(TASK DIRECTIONS):
The entries are to be duplicated exactly, though any picture in them must be omitted.

(PROVIDED DATA):
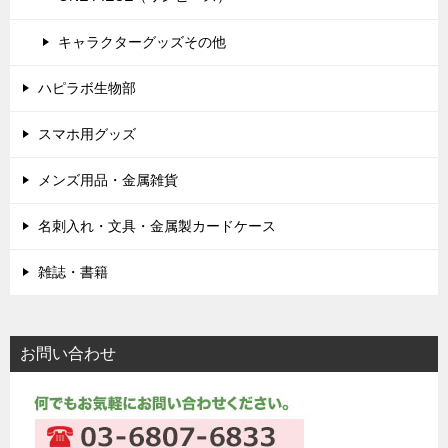
キャラクターグッズその他
ハピラボ生物部
スマホ用グッズ
メンズ用品・金属雑貨
名刺入れ・文具・金属製カードケース
雑誌・書籍
お問い合わせ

(EXERCISE RESULT):
キャラクターグッズその他
ハピラボ生物部
スマホ用グッズ
メンズ用品・金属雑貨
名刺入れ・文具・金属製カードケース
雑誌・書籍
お問い合わせ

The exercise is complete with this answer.